§ **Assigned task**: As the answer, set down the lines below from the one containing "Selama berpuasa kamu tidak mungkin mi" through the one containing "yang terik dan sekaligus untuk memban", exactly and inclusively, and no others.

Material provided Block Start

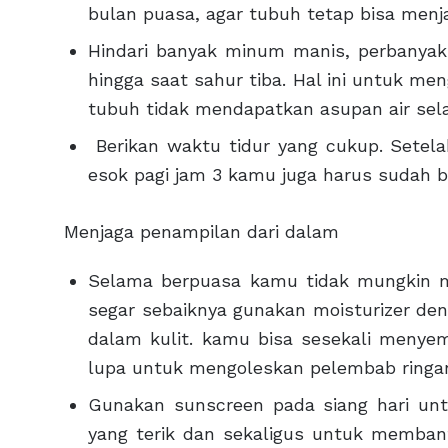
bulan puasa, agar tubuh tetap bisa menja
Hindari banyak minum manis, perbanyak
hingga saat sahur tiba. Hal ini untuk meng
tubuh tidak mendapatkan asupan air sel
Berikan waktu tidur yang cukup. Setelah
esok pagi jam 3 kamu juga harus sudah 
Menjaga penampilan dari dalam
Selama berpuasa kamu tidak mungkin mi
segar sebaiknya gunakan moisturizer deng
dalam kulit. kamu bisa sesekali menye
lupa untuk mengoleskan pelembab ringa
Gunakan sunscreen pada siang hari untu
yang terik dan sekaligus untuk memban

Material provided Block End
Material provided Block Start

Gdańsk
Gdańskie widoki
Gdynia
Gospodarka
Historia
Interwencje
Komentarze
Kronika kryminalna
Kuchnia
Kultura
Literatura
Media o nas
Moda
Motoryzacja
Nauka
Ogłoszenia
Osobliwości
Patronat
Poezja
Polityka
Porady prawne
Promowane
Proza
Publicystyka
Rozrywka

Material provided Block End

§ **Solution**:
Selama berpuasa kamu tidak mungkin mi
segar sebaiknya gunakan moisturizer deng
dalam kulit. kamu bisa sesekali menye
lupa untuk mengoleskan pelembab ringa
Gunakan sunscreen pada siang hari untu
yang terik dan sekaligus untuk memban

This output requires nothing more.